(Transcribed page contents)
Content starts

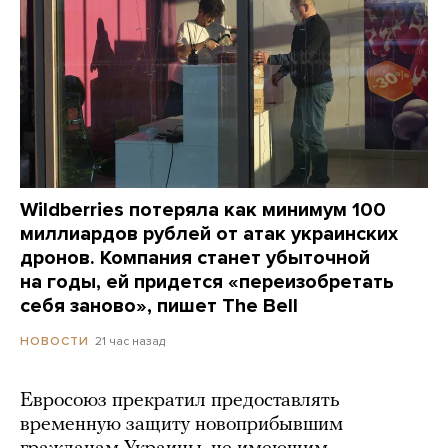
Wildberries потеряла как минимум 100
миллиардов рублей от атак украинских
дронов. Компания станет убыточной
на годы, ей придется «переизобретать
себя заново», пишет The Bell
21 час назад
НОВОСТИ
Евросоюз прекратил предоставлять
временную защиту новоприбывшим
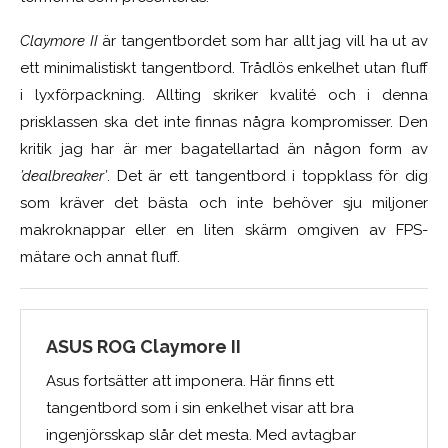
Claymore II
är tangentbordet som har allt jag vill ha ut av
ett minimalistiskt tangentbord. Trådlös enkelhet utan fluff
i lyxförpackning. Allting skriker kvalité och i denna
prisklassen ska det inte finnas några kompromisser. Den
kritik jag har är mer bagatellartad än någon form av
’dealbreaker’
. Det är ett tangentbord i toppklass för dig
som kräver det bästa och inte behöver sju miljoner
makroknappar eller en liten skärm omgiven av FPS-
mätare och annat fluff.
ASUS ROG Claymore II
Asus fortsätter att imponera. Här finns ett
tangentbord som i sin enkelhet visar att bra
ingenjörsskap slår det mesta. Med avtagbar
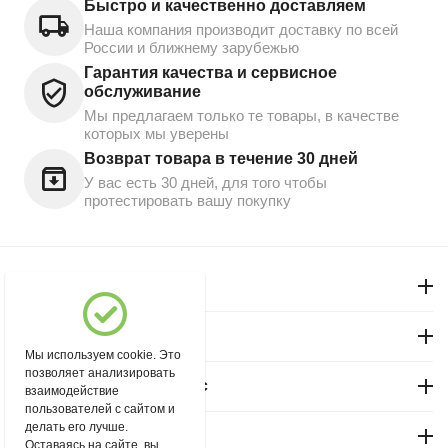
Быстро и качественно доставляем
Наша компания производит доставку по всей
России и ближнему зарубежью
Гарантия качества и сервисное
обслуживание
Мы предлагаем только те товары, в качестве
которых мы уверены
Возврат товара в течение 30 дней
У вас есть 30 дней, для того чтобы
протестировать вашу покупку
Моя учетная запись
Магазин "Северный"
Мы используем cookie. Это
позволяет анализировать
Покупательский сервис
взаимодействие
пользователей с сайтом и
делать его лучше.
Контакты
Оставаясь на сайте, вы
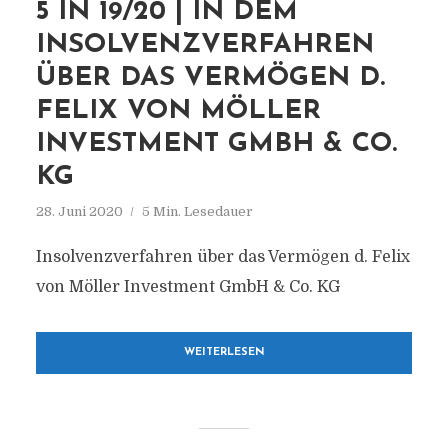
5 IN 19/20 | IN DEM
INSOLVENZVERFAHREN
ÜBER DAS VERMÖGEN D.
FELIX VON MÖLLER
INVESTMENT GMBH & CO.
KG
28. Juni 2020
5 Min. Lesedauer
Insolvenzverfahren über das Vermögen d. Felix
von Möller Investment GmbH & Co. KG
WEITERLESEN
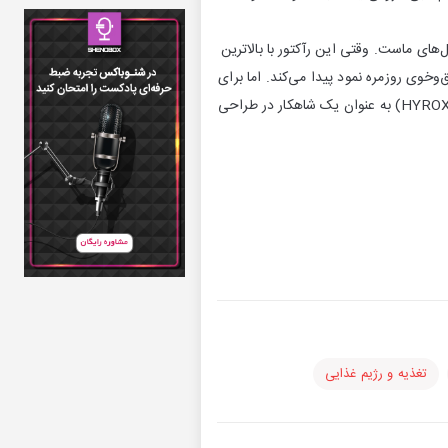
ای ماست. وقتی این رآکتور با بالاترین
وخوی روزمره نمود پیدا می‌کند. اما برای
رسیدن به این سطح از بهینه‌سازی، نیازمند محرک‌های تمرینی هوشمندانه‌ای هستیم. اینجاست که هایراکس (HYROX) به عنوان یک شاهکار در طراحی
تغذیه و رژیم غذایی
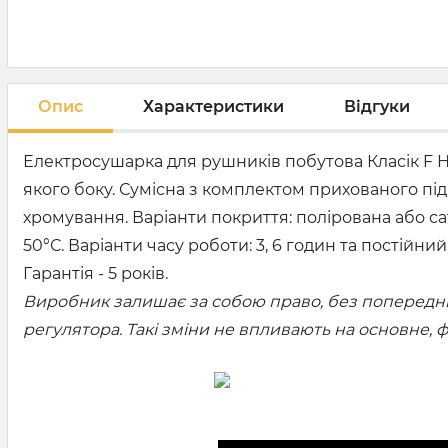
Опис
Характеристики
Відгуки
Електросушарка для рушників побутова Класік F Н
якого боку. Сумісна з комплектом прихованого під
хромування. Варіанти покриття: полірована або са
50°С. Варіанти часу роботи: 3, 6 годин та постійн
Гарантія - 5 років.
Виробник залишає за собою право, без попередньо
регулятора. Такі зміни не впливають на основне,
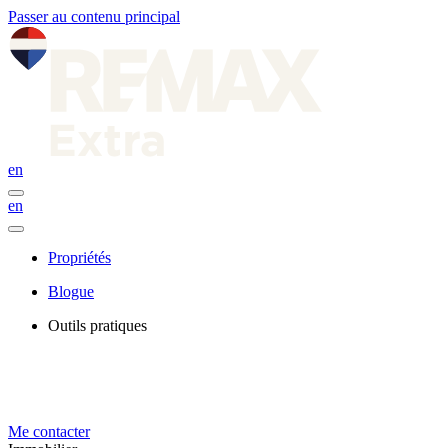
Passer au contenu principal
en
en
Propriétés
Blogue
Outils pratiques
Me contacter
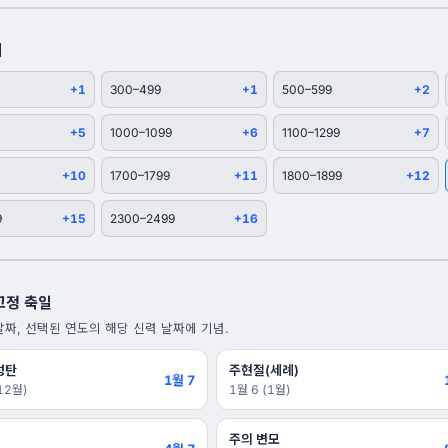
이
+1
300–499
+1
500–599
+2
+5
1000–1099
+6
1100–1299
+7
+10
1700–1799
+11
1800–1899
+12
9
+15
2300–2499
+16
 고정 축일
짜, 선택된 연도의 해당 신력 날짜에 기념.
성탄
주현절(세례)
1월 7
12월)
1월 6 (1월)
주의 변모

Content ends

_GOAL OF THE EXERCISE:_ Transcribe each of the records above precisely, with no pictures in the copy.

_RESPONSE AREA:_
Wildberries потеряла как минимум 100
миллиардов рублей от атак украинских
дронов. Компания станет убыточной
на годы, ей придется «переизобретать
себя заново», пишет The Bell
21 час назад
НОВОСТИ
Евросоюз прекратил предоставлять
временную защиту новоприбывшим
Claymore II
är tangentbordet som har allt jag vill ha ut av
ett minimalistiskt tangentbord. Trådlös enkelhet utan fluff
i lyxförpackning. Allting skriker kvalité och i denna
prisklassen ska det inte finnas några kompromisser. Den
kritik jag har är mer bagatellartad än någon form av
’dealbreaker’
. Det är ett tangentbord i toppklass för dig
som kräver det bästa och inte behöver sju miljoner
makroknappar eller en liten skärm omgiven av FPS-
mätare och annat fluff.
ASUS ROG Claymore II
Asus fortsätter att imponera. Här finns ett
tangentbord som i sin enkelhet visar att bra
ingenjörsskap slår det mesta. Med avtagbar
Быстро и качественно доставляем
Наша компания производит доставку по всей
России и ближнему зарубежью
Гарантия качества и сервисное
обслуживание
Мы предлагаем только те товары, в качестве
которых мы уверены
Возврат товара в течение 30 дней
У вас есть 30 дней, для того чтобы
протестировать вашу покупку
Моя учетная запись
Магазин "Северный"
Мы используем cookie. Это
позволяет анализировать
Покупательский сервис
взаимодействие
пользователей с сайтом и
делать его лучше.
Контакты
Оставаясь на сайте, вы
5 IN 19/20 | IN DEM
INSOLVENZVERFAHREN
ÜBER DAS VERMÖGEN D.
FELIX VON MÖLLER
INVESTMENT GMBH & CO.
KG
28. Juni 2020
5 Min. Lesedauer
Insolvenzverfahren über das Vermögen d. Felix
von Möller Investment GmbH & Co. KG
WEITERLESEN
ای ماست. وقتی این رآکتور با بالاترین
وخوی روزمره نمود پیدا می‌کند. اما برای
رسیدن به این سطح از بهینه‌سازی، نیازمند محرک‌های تمرینی هوشمندانه‌ای هستیم. اینجاست که هایراکس (HYROX) به عنوان یک شاهکار در طراحی
تغذیه و رژیم غذایی
Опис
Характеристики
Відгуки
Електросушарка для рушників побутова Класік F Н
якого боку. Сумісна з комплектом прихованого під
хромування. Варіанти покриття: полірована або са
50°С. Варіанти часу роботи: 3, 6 годин та постійн
Гарантія - 5 років.
Виробник залишає за собою право, без попередньо
регулятора. Такі зміни не впливають на основне,
Passer au contenu principal
en
en
Propriétés
Blogue
Outils pratiques
Me contacter
이
+1
300–499
+1
500–599
+2
+5
1000–1099
+6
1100–1299
+7
+10
1700–1799
+11
1800–1899
+12
9
+15
2300–2499
+16
 고정 축일
짜, 선택된 연도의 해당 신력 날짜에 기념.
성탄
주현절(세례)
1월 7
12월)
1월 6 (1월)
주의 변모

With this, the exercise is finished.